Il l’écoutait, et, dans une minute de lucidité, il s’étonna aussi d’en être arrivé au vol. Les phases de la lente démoralisation s’effaçaient, il ne pouvait renouer ce que le meurtre avait tranché autour de lui, il ne s’expliquait plus comment une autre existence, presque un nouvel être, avait commencé, avec son ménage détruit, sa femme écartée et hostile. Tout de suite, d’ailleurs, l’irréparable le reprit, il eut un geste, comme pour se débarrasser des réflexions importunes.

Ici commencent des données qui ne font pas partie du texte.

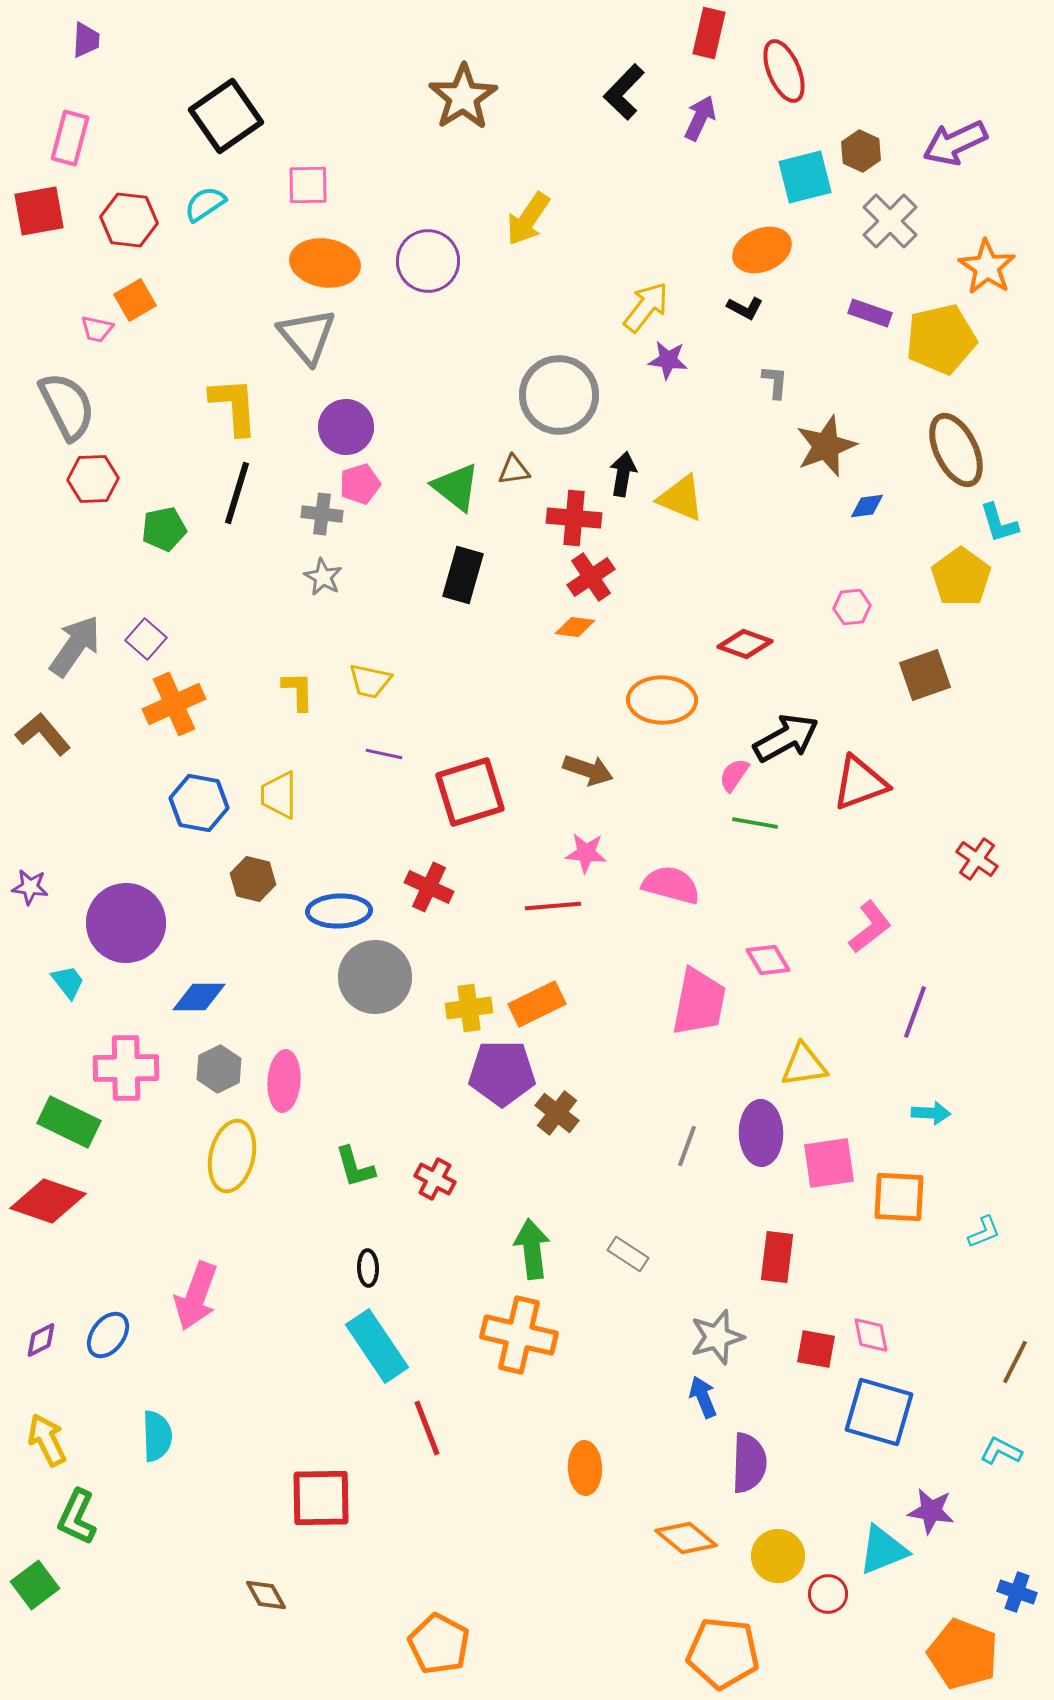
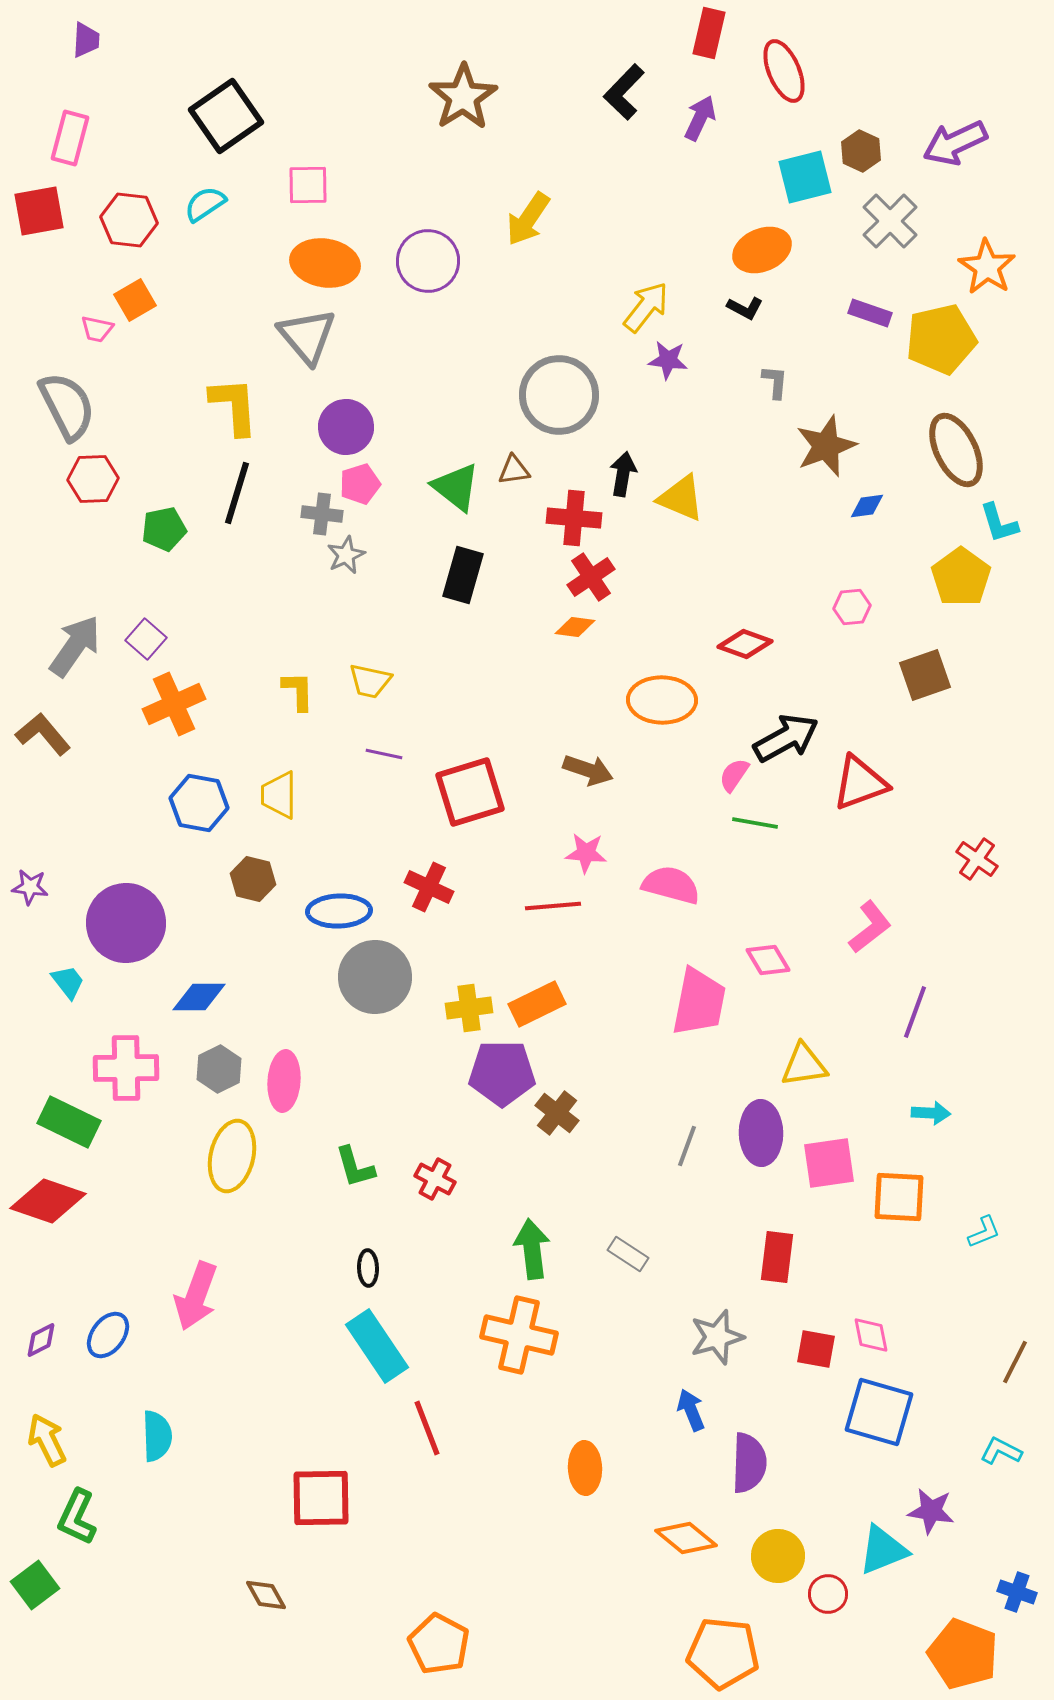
gray star at (323, 577): moved 23 px right, 22 px up; rotated 18 degrees clockwise
blue arrow at (703, 1397): moved 12 px left, 13 px down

— Quand on s’embête chez soi, grogna-t-il, on va se distraire dehors. Puisque tu ne m’aimes plus…

— Oh ! non, je ne t’aime plus.

Il la regarda, donna un coup de poing sur la table, la face envahie d’un flot de sang.

— Alors, fous-moi la paix ! Est-ce que je t’empêche de t’amuser ? est-ce que je te juge ?… Il y a bien des choses qu’un honnête homme ferait à ma place, et que je ne fais pas. D’abord, je devrais te flanquer à la porte, avec mon pied au derrière. Ensuite, je ne volerais peut-être pas.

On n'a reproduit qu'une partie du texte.